# fixing wall with drywall with plaster over it



## chrisBC (Dec 28, 2010)

any pics?


----------



## user1007 (Sep 23, 2009)

1/2 is a lot of mud! How big an area are you talking about?


----------



## bryanp22 (Nov 2, 2011)

Probably 26x10. Here is a pic


----------



## user1007 (Sep 23, 2009)

You need a drywall patch section. You will want to cut out both sides to the next studs and squaring off the hole while you are at it will make it easier to match up and cut the patch. Then screw a piece of 2x the height of the patch to those studs. It looks like the wall was brought forward if I am seeing the pic correctly so you will have compensate for that. This will give you something to which you can screw the drywall patch as well as the studs already there. You cannot have the ends flapping though, hence the added blocks. Once the patch is screwed in place, tape and mud like you would regular drywall. You will want to fill in and skim coat the portion of the wall that tore loose when the vanity was removed too. You will then have to try and match the surface texture which was probably not plaster but some sort of drywall knockdown treatment (I actually cannot see texture in your photo so wonder if it was just roller stipple and paint?). Make sure you have a nice, large drywall blade---something like 6x12 or even longer the size of a mud tray.


----------



## bryanp22 (Nov 2, 2011)

They notched the wall for the prior 1x8 that had been used for the backer board. So basically I have to have the drywall flush with the plaster much as possible. So if has 1/2 inch of plaster on top of the original drywall I'll have to shim out the new drywall so the drywall is even with the existing plaster. If I just put a 2x4 behind the wall and attach the drywall to that my patch will still be 1/2 lower than the plaster wall surface unless I move the patch out further than the studs.


----------



## chrisBC (Dec 28, 2010)

then you need to determine how much you need to shim it out (half inch?) and add this to your backing. From what I can tell, anyways. You just need to do whatever necessary to make the patch flush with the surface.

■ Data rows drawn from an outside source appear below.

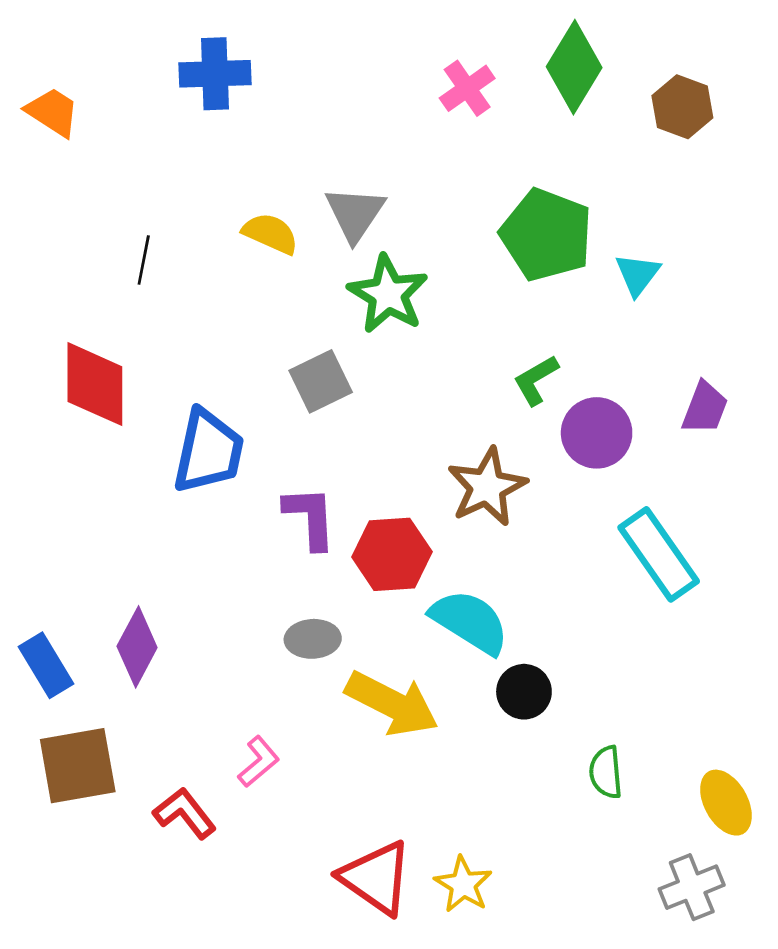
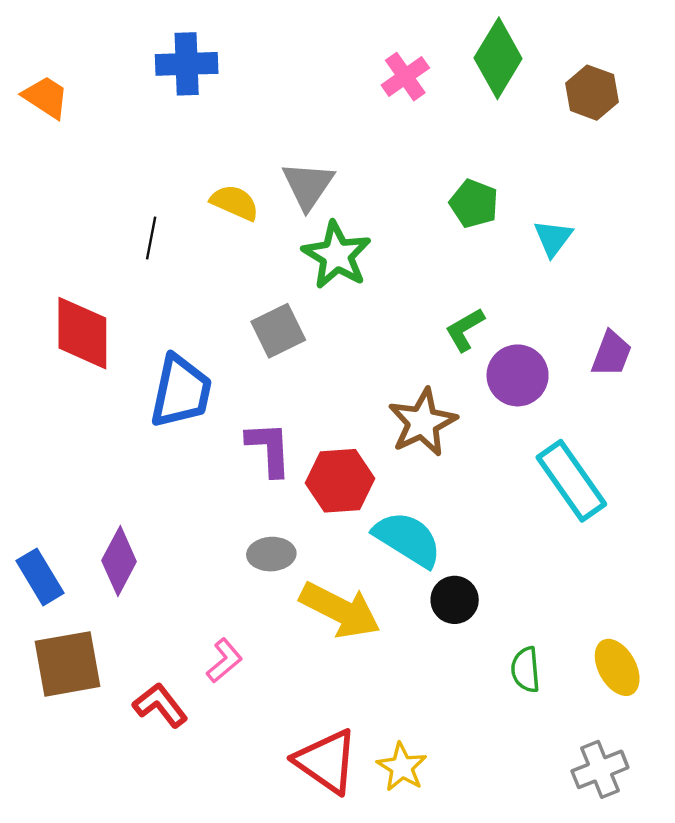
green pentagon: (546, 235) -> (474, 204), size x0.6
black line: (144, 260) -> (151, 238), moved
yellow ellipse: (726, 803) -> (617, 667), moved

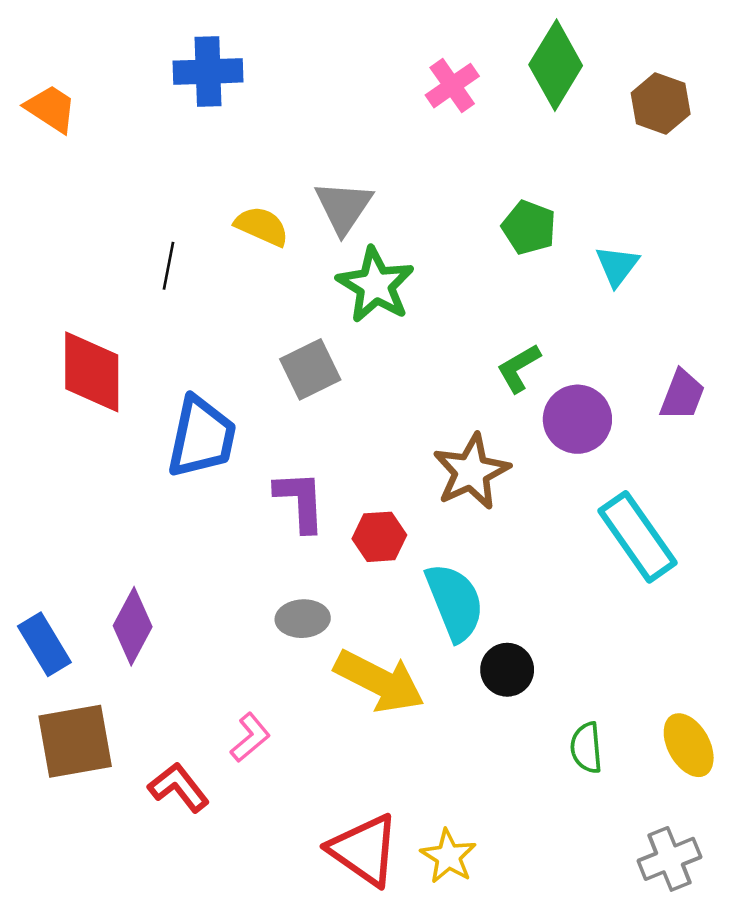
red hexagon: (340, 481) -> (379, 537), size x0.7
cyan semicircle: (408, 539) -> (455, 602), turned 36

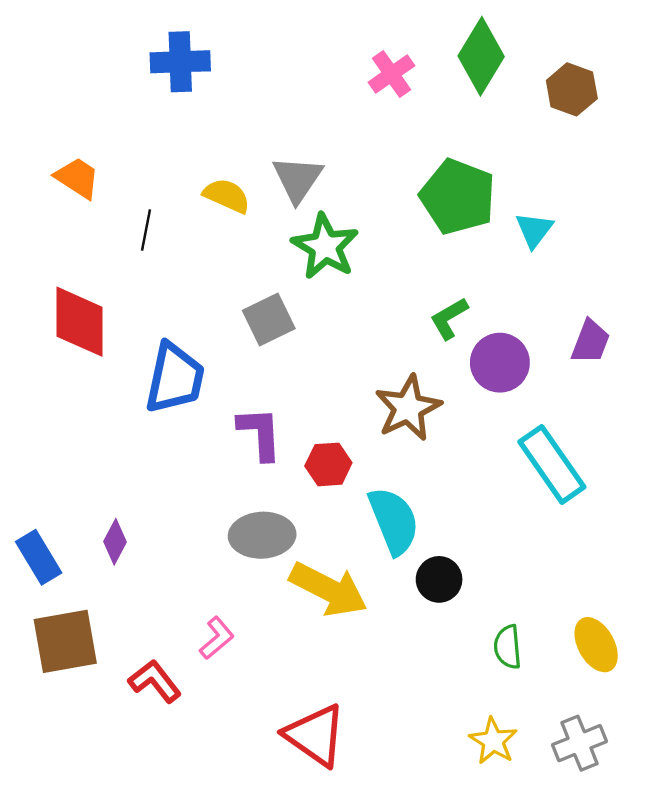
orange trapezoid: (51, 109) -> (77, 178), moved
green pentagon: (529, 227) -> (458, 197), size x1.6
gray ellipse: (303, 619) -> (262, 535), size x1.4
purple diamond: (133, 626) -> (115, 542), size x0.7
yellow star: (448, 856) -> (493, 741), moved

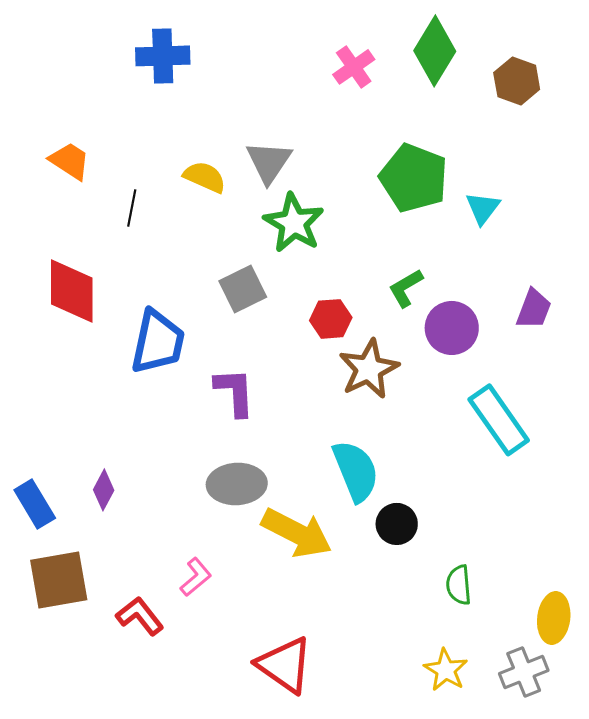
red hexagon: (328, 464) -> (331, 319), moved
yellow ellipse: (596, 645) -> (554, 618), moved, turned 36

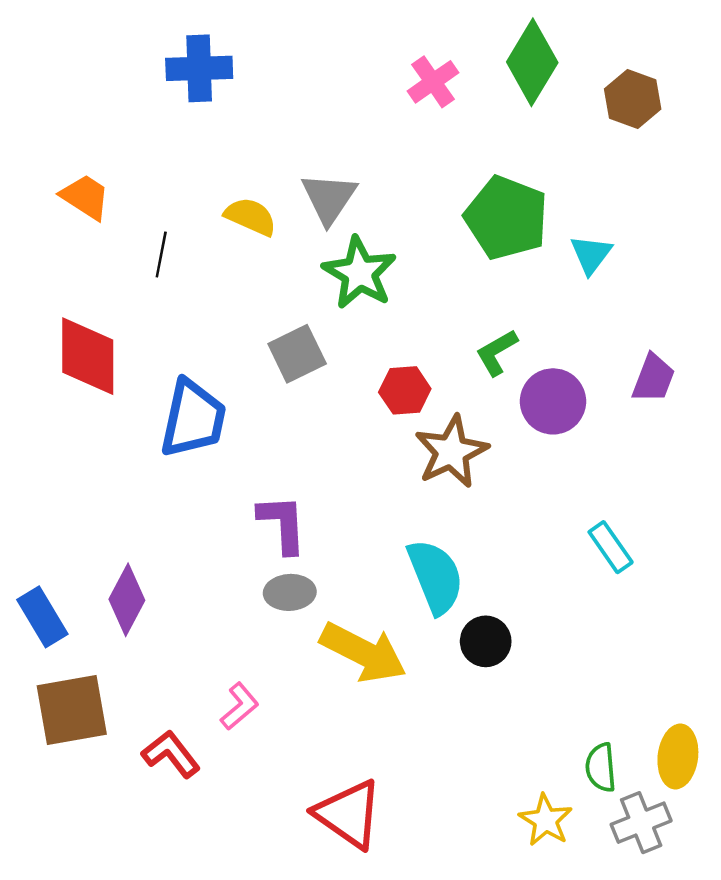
purple L-shape: (235, 392) -> (282, 524), moved
cyan rectangle: (499, 420) -> (611, 547), moved, size x0.6
gray ellipse: (237, 484) -> (290, 592), size x0.7
purple diamond: (104, 490) -> (127, 600), size x1.4
green semicircle: (459, 585) -> (601, 768), moved

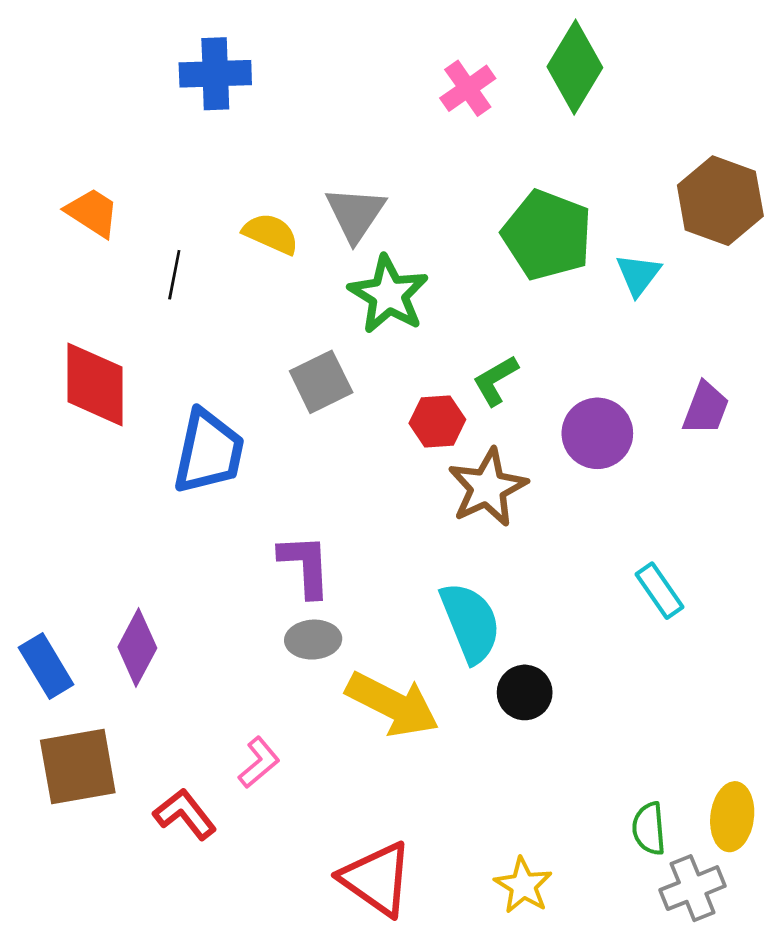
brown hexagon: (633, 99) -> (720, 201), moved, size x1.4
green L-shape: (497, 352) -> (496, 380), moved
yellow star: (546, 820) -> (523, 885), moved

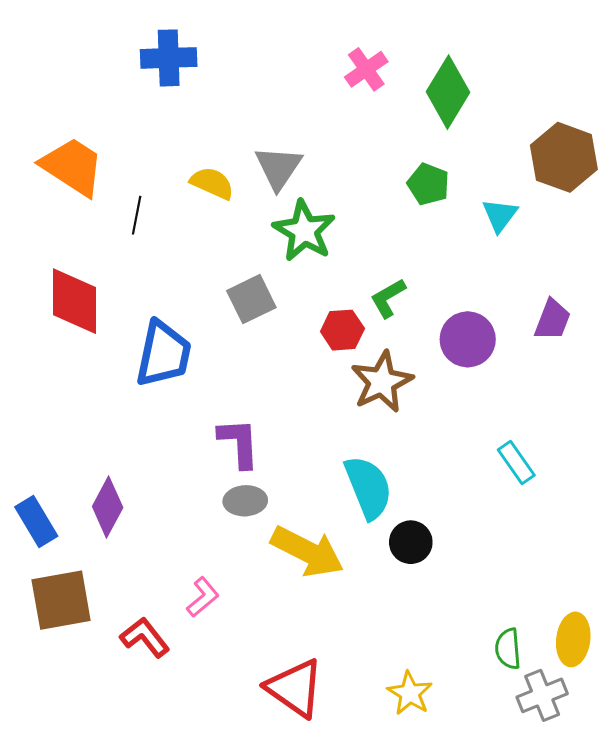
green diamond: (575, 67) -> (448, 92), moved
orange trapezoid: (92, 213) -> (72, 167), size x1.5
green pentagon: (547, 235) -> (428, 184), size x0.6

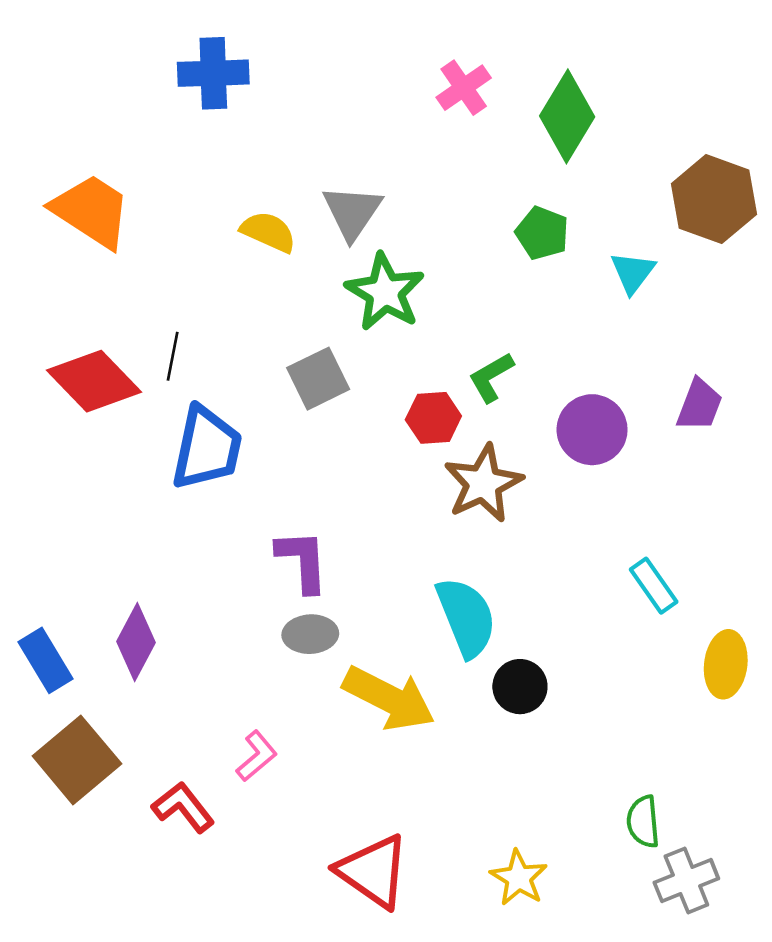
black line: (137, 215) -> (173, 356), moved
red diamond: (74, 301) -> (94, 381), turned -44
brown square: (61, 600) -> (77, 760), turned -30
yellow ellipse: (573, 639) -> (726, 664), moved

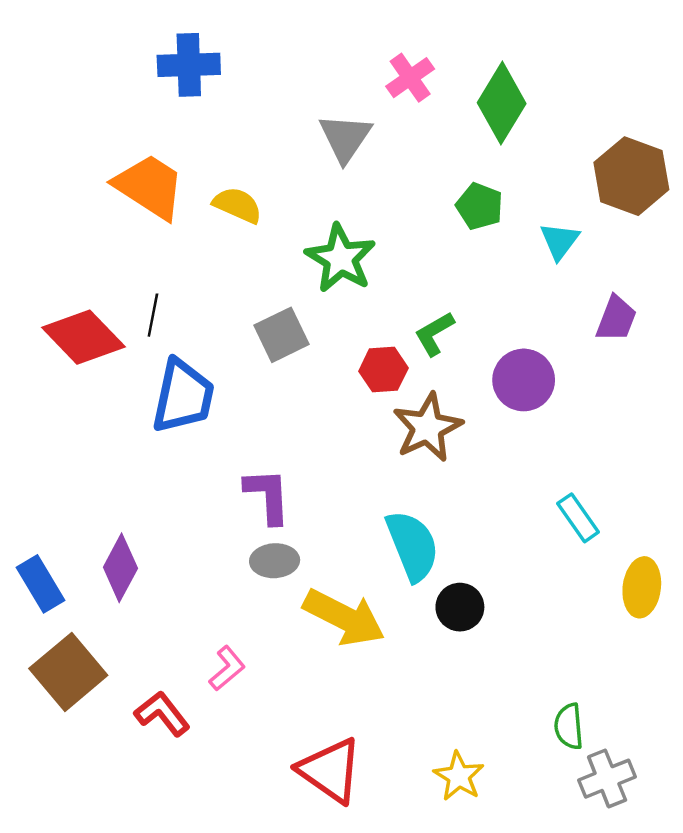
orange trapezoid: (91, 211) -> (149, 187), moved
gray triangle: (352, 212) -> (345, 138), moved
purple trapezoid: (700, 405) -> (616, 319), moved

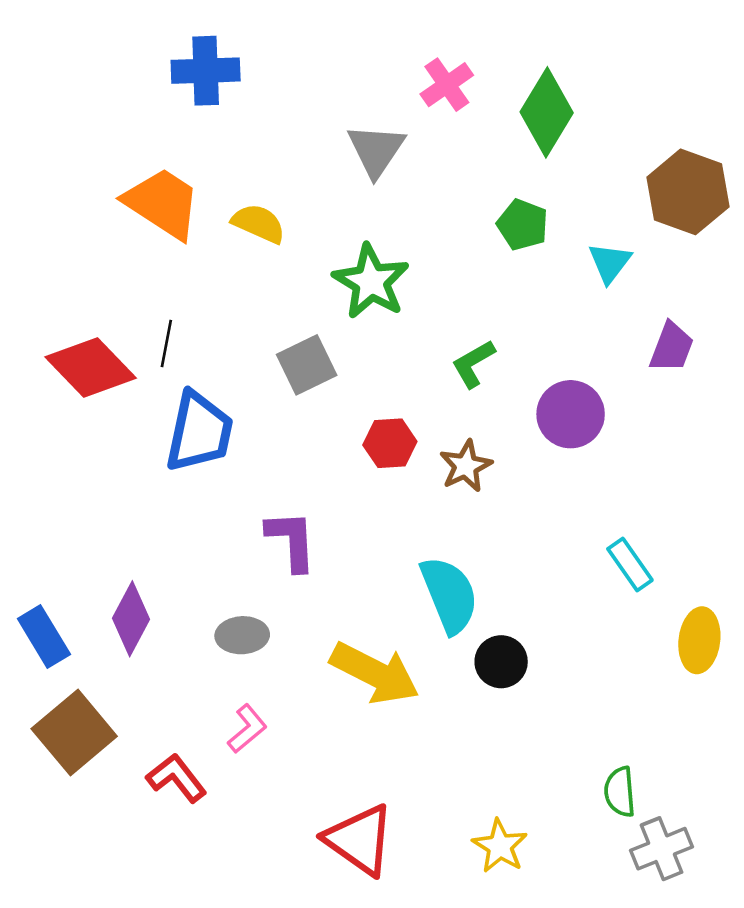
red hexagon: (383, 370) -> (390, 443), moved
brown star: (427, 427) -> (466, 466), size x0.7
gray ellipse: (275, 561) -> (242, 635), moved

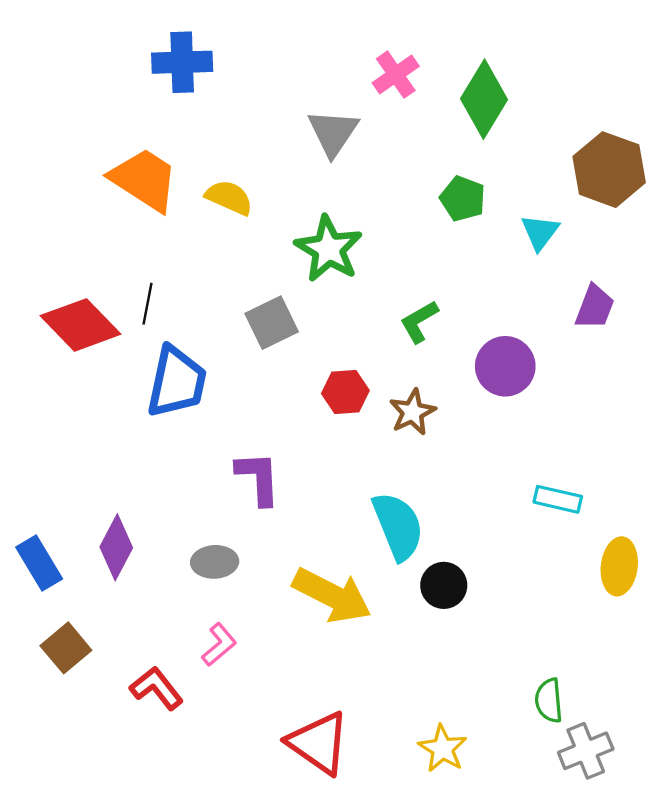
cyan rectangle: (630, 564) -> (558, 499), turned -42
brown square: (74, 732) -> (66, 648), size x0.7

maybe half inch plywood to fur out the backing would work, secure that to your 2x4, then drywall.


----------



## bryanp22 (Nov 2, 2011)

Here is a side shot of a piece I cut out. 3/8 drywall and then plaster to get to 3/4 inch.


----------



## Dierte (Jan 23, 2011)

Use a piece of 5/8 drywall to fill in the patch. Mud in the rest. It can be done. The last one i did took 7 coats


----------



## bryanp22 (Nov 2, 2011)

I ended up just shimming the wall. Two paint stir sticks were the perfect thickness. The biggest pain is the plaster on the wall is pretty wavy so it a couple spots my patch sticks above but 95% is flush with the existing wall.


----------



## bryanp22 (Nov 2, 2011)

Do people recommend a trowel for skim coating or does a blade work? I have a 10 blade and it didn't seem to work that well with a wavy plaster wall. 

Here is a picture of texture. Is just from painting or do they use some form of spray texture and knockdown technique?


----------



## Dierte (Jan 23, 2011)

I used my 12" knife.


----------



## bryanp22 (Nov 2, 2011)

Any ideas on the wall texture from my original post? I'm hoping that is just from rolling the paint on


----------



## coupe (Nov 25, 2011)

"Here is a picture of texture. Is just from painting or do they use some form of spray texture and knockdown technique? "

I believe your flat 10" blade will work to get very close. by using a very short napped roller over tin skim coat. maybe try a few light skim coats on a board, allowing different drying times and roll lightly say in 5 minute intervals? experiment along those lines.


----------